● INPUT FOR THIS TASK
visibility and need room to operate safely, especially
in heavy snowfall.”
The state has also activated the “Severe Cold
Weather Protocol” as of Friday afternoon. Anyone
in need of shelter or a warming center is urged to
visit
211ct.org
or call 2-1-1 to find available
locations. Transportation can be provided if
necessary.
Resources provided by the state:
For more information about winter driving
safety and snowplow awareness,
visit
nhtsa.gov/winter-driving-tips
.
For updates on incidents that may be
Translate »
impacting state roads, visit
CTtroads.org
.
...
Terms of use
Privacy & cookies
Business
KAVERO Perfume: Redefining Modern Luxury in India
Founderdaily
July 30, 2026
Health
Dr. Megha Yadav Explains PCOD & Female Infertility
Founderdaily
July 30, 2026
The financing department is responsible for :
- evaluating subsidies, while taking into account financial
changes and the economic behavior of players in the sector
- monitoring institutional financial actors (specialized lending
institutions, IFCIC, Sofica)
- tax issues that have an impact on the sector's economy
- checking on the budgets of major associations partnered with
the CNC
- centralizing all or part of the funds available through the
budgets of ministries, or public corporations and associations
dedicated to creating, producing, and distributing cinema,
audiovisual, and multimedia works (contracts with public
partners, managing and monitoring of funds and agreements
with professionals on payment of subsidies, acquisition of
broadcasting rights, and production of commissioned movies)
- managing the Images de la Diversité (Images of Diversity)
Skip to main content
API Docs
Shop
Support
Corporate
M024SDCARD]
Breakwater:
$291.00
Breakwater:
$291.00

● WHAT YOU HAVE TO DO
Filter the entries above down to the lines containing the word "need".

● ANSWER FOR THIS EXERCISE
visibility and need room to operate safely, especially
in need of shelter or a warming center is urged to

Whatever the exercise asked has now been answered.